Der Kläger habe – wie seine Ausdrucksweise im Gespräch am 23.08.2018 zeige – seine Kompetenzen und Aufgaben falsch eingeschätzt. Im Gruppengespräch mit dem Kläger und seinen Kollegen am 28.11.2018 hätten die Kollegen des Klägers ihre Einschätzung zur weiteren Zusammenarbeit mit dem Kläger abgegeben. Diese sei im Wesentlichen negativ ausgefallen. Auch nach diesem Gespräch habe sich das Verhalten des Klägers nicht gebessert, sondern in den Attacken gegenüber Herrn H. und der Belästigung gegenüber Frau L. und Herrn H. geendet. Der Vorgesetzte L. des Klägers habe sich dazu veranlasst gesehen, die Abwesenheit des Klägers am Arbeitsplatz, die durch die Diskussionen bedingt gewesen sei, zu dokumentieren. Der Kläger sei danach im Monat Januar 2019 aufgrund von Diskussionen mit Vorgesetzten, verschiedenen Betriebsratsmitgliedern und der Personalabteilung an insgesamt 9 Stunden nicht an seinem Arbeitsplatz anwesend gewesen. Im Personalgespräch am 15.01.2019 habe der Kläger gegenüber der Personalleiterin von Mobbing durch seinen Vorgesetzten und den Mitarbeiter H. gesprochen.
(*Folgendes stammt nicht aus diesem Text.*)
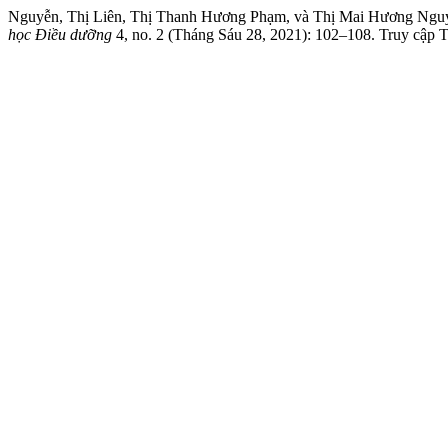
Nguyễn, Thị Liên, Thị Thanh Hương Phạm, và Thị Mai Hương Nguyễ
học Điều dưỡng
4, no. 2 (Tháng Sáu 28, 2021): 102–108. Truy cập Th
Herr L. habe ihn verarscht und solle sich entschuldigen. Beispiele habe der Kläger jedoch nicht anführen können. Auch im Gruppengespräch am 21.01.2019 hätten sich die Kollegen des Klägers überwiegend negativ über diesen geäußert.

Die Möglichkeit einer Versetzung des Klägers sei geprüft worden. Ein freier Arbeitsplatz sei nicht gefunden worden. Zudem sei zu diesem Zeitpunkt bereits feststellbar gewesen, dass auch eine Versetzung die durch den Kläger veranlassten Störungen nicht hätte beheben können.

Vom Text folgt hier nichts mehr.